Mais la décision finale sera prise par le conseil consultatif du parti qui va se réunir après la proclamation définitive des résultats par le Conseil constitutionnel « pour trancher et répondre à l’offre du président Bouteflika », ajoute Makri. L’ex-président du MSP, Aboudjerra Soltani, exprime quant à lui une autre opinion.

Dans une tribune publiée il y a quelques jours sur sa page Facebook, Soltani réitère sa position selon laquelle la place du parti est au sein du gouvernement et non pas dans l’opposition. Aboudjerra Soltani met en avant les défis majeurs qui doivent être relevés à tous points de vue afin de faire sortir l’Algérie de cette situation de crise et garantir sa sécurité et sa stabilité, dans un contexte régional plein de périls.

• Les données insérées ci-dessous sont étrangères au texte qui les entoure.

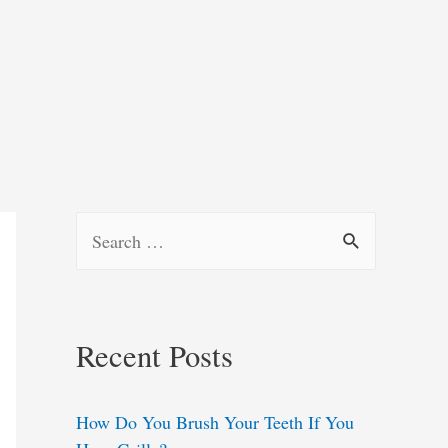
S
e
a
r
Recent Posts
c
h
How Do You Brush Your Teeth If You
f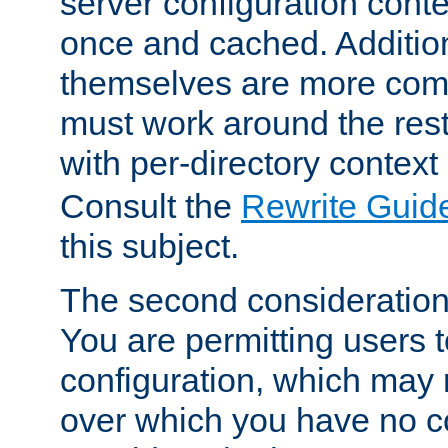
server configuration cont
once and cached. Additiona
themselves are more comp
must work around the rest
with per-directory contex
Consult the
Rewrite Guid
this subject.
The second consideration 
You are permitting users 
configuration, which may 
over which you have no co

Pour cet ex-président du MSP, il est plus que nécessaire de constituer un gouvernement de coalition élargi aux compétences afin qu’il puisse faire face à la crise. La rencontre Sellal-Makri s’inscrit en fait dans le cadre d’une plus large consultation, car d’autres chefs de partis politiques ont été contactés.

Une majorité présidentielle se dessine

Un label majorité présidentielle pour au moins six partis pointe à l’horizon. Cette nouvelle donne donnera naissance à une alliance présidentielle élargie aux MPA, ANR, TAJ et au MSP. Ce qui augure d’une nouvelle alliance présidentielle avec comme chefs de file le FLN et le RND. L’option fait l’unanimité dans la nouvelle majorité.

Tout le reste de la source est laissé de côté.